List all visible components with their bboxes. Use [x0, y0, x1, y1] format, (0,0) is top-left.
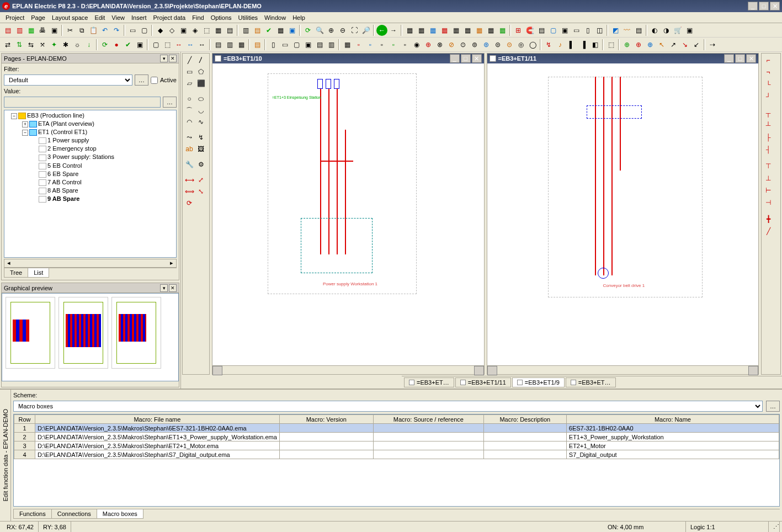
dim-icon[interactable]: ⟳	[184, 198, 195, 209]
value-browse-button[interactable]: …	[163, 97, 177, 108]
tree-page-node[interactable]: 7 AB Control	[6, 178, 175, 187]
polyline-icon[interactable]: 〳	[195, 55, 206, 66]
doc-hscroll[interactable]	[487, 365, 759, 374]
arc-icon[interactable]: ◡	[195, 105, 206, 116]
preview-thumb[interactable]	[111, 297, 161, 369]
ellipse-icon[interactable]: ⬭	[195, 93, 206, 104]
grid-icon[interactable]: ▦	[462, 25, 473, 36]
tool-icon[interactable]: ▫	[376, 39, 387, 50]
tool-icon[interactable]: ⇅	[14, 39, 25, 50]
tool-icon[interactable]: ▱	[184, 78, 195, 89]
tool-icon[interactable]: 〰	[621, 25, 632, 36]
tool-icon[interactable]: ⬛	[195, 78, 206, 89]
conn-icon[interactable]: ⌐	[763, 55, 774, 66]
tool-icon[interactable]: ◈	[189, 25, 200, 36]
menu-insert[interactable]: Insert	[128, 13, 150, 22]
forward-icon[interactable]: →	[388, 25, 399, 36]
scheme-select[interactable]: Macro boxes	[13, 401, 763, 412]
tool-icon[interactable]: ▢	[150, 39, 161, 50]
grid-icon[interactable]: ▦	[439, 25, 450, 36]
tree-page-node[interactable]: 3 Power supply: Stations	[6, 153, 175, 161]
tool-icon[interactable]: ⊗	[434, 39, 445, 50]
check-icon[interactable]: ✔	[123, 39, 134, 50]
table-row[interactable]: 2D:\EPLAN\DATA\Version_2.3.5\Makros\Step…	[14, 433, 779, 441]
filter-active-checkbox[interactable]	[151, 77, 158, 84]
menu-view[interactable]: View	[108, 13, 128, 22]
spline-icon[interactable]: ∿	[195, 116, 206, 127]
panel-close-button[interactable]: ✕	[169, 55, 177, 62]
tool-icon[interactable]: ◎	[515, 39, 526, 50]
copy-icon[interactable]: ⧉	[76, 25, 87, 36]
tool-icon[interactable]: ▥	[326, 39, 337, 50]
tool-icon[interactable]: ▥	[14, 25, 25, 36]
tool-icon[interactable]: ⊘	[446, 39, 457, 50]
tool-icon[interactable]: 🔎	[360, 25, 371, 36]
tree-page-node[interactable]: 2 Emergency stop	[6, 145, 175, 153]
tool-icon[interactable]: ⊝	[504, 39, 515, 50]
tool-icon[interactable]: ▣	[684, 25, 695, 36]
tool-icon[interactable]: ↯	[543, 39, 554, 50]
tool-icon[interactable]: ♪	[555, 39, 566, 50]
bottom-tab-functions[interactable]: Functions	[13, 509, 52, 519]
tool-icon[interactable]: ⊕	[621, 39, 632, 50]
tool-icon[interactable]: ▤	[212, 39, 224, 50]
panel-menu-button[interactable]: ▾	[160, 55, 168, 62]
conn-icon[interactable]: ┘	[763, 91, 774, 102]
tool-icon[interactable]: ▢	[291, 39, 302, 50]
tool-icon[interactable]: ▭	[571, 25, 582, 36]
tool-icon[interactable]: ⇢	[707, 39, 718, 50]
tool-icon[interactable]: ⊕	[645, 39, 656, 50]
grid-icon[interactable]: ▦	[275, 25, 286, 36]
rect-icon[interactable]: ▭	[184, 66, 195, 77]
grid-icon[interactable]: ▦	[404, 25, 415, 36]
tool-icon[interactable]: ▦	[342, 39, 353, 50]
tool-icon[interactable]: ▌	[566, 39, 577, 50]
grid-icon[interactable]: ▦	[427, 25, 438, 36]
minimize-button[interactable]: _	[748, 2, 758, 10]
tree-node-label[interactable]: EB3 (Production line)	[27, 112, 84, 119]
col-row[interactable]: Row	[14, 415, 35, 424]
cart-icon[interactable]: 🛒	[672, 25, 683, 36]
grid-icon[interactable]: ▦	[416, 25, 427, 36]
paste-icon[interactable]: 📋	[88, 25, 99, 36]
conn-icon[interactable]: ⊣	[763, 197, 774, 208]
pages-tab-list[interactable]: List	[28, 268, 49, 278]
print-icon[interactable]: 🖶	[37, 25, 48, 36]
menu-help[interactable]: Help	[289, 13, 308, 22]
tool-icon[interactable]: ▭	[279, 39, 290, 50]
tool-icon[interactable]: ●	[111, 39, 122, 50]
grid-icon[interactable]: ▦	[485, 25, 496, 36]
doc-max-button[interactable]: □	[735, 54, 745, 63]
tool-icon[interactable]: ⊜	[492, 39, 503, 50]
tool-icon[interactable]: ◫	[594, 25, 605, 36]
tool-icon[interactable]: ✱	[60, 39, 71, 50]
value-input[interactable]	[4, 97, 161, 108]
tool-icon[interactable]: ⤧	[37, 39, 48, 50]
tool-icon[interactable]: ▢	[547, 25, 558, 36]
circle-icon[interactable]: ○	[184, 93, 195, 104]
tool-icon[interactable]	[195, 198, 206, 209]
tool-icon[interactable]: ▫	[353, 39, 364, 50]
line-icon[interactable]: ╱	[184, 55, 195, 66]
tool-icon[interactable]: ↔	[196, 39, 208, 50]
tool-icon[interactable]: ▦	[236, 39, 247, 50]
page-tree[interactable]: −EB3 (Production line) +ETA (Plant overv…	[4, 110, 177, 258]
tool-icon[interactable]: ▭	[127, 25, 138, 36]
text-icon[interactable]: ab	[184, 143, 195, 155]
panel-close-button[interactable]: ✕	[169, 284, 177, 292]
zoom-in-icon[interactable]: ⊕	[326, 25, 337, 36]
tree-node-label[interactable]: ETA (Plant overview)	[38, 120, 94, 127]
doc-close-button[interactable]: ✕	[472, 54, 482, 63]
tool-icon[interactable]: ⊞	[513, 25, 524, 36]
doc-hscroll[interactable]	[212, 365, 484, 374]
tool-icon[interactable]: ▣	[286, 25, 297, 36]
menu-edit[interactable]: Edit	[91, 13, 108, 22]
undo-icon[interactable]: ↶	[99, 25, 110, 36]
image-icon[interactable]: 🖼	[195, 143, 206, 155]
tool-icon[interactable]: ▤	[224, 25, 235, 36]
tool-icon[interactable]: ▤	[252, 39, 263, 50]
col-name[interactable]: Macro: Name	[566, 415, 779, 424]
conn-icon[interactable]: ├	[763, 132, 774, 143]
check-icon[interactable]: ✔	[263, 25, 274, 36]
tool-icon[interactable]: ⬚	[605, 39, 616, 50]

-- WHAT IS BEING ASKED --
Select and copy every line from the records that includes the word "hscroll".

-- EXERCISE OUTPUT --
doc-hscroll[interactable]	[487, 365, 759, 374]
doc-hscroll[interactable]	[212, 365, 484, 374]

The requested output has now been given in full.